Stored dataset items:

##########

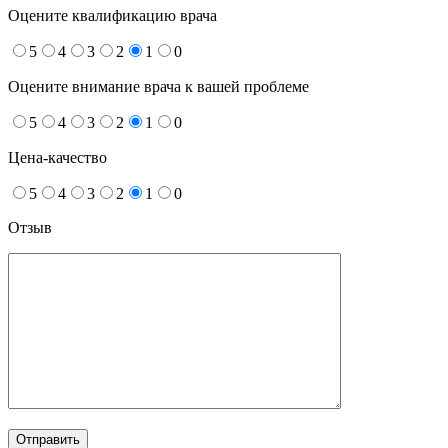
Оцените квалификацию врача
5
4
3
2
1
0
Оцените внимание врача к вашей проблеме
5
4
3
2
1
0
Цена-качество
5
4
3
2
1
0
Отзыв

##########

Problem requirements:
Return every line in the records that includes the string "Оцените".

Output below:
Оцените квалификацию врача
Оцените внимание врача к вашей проблеме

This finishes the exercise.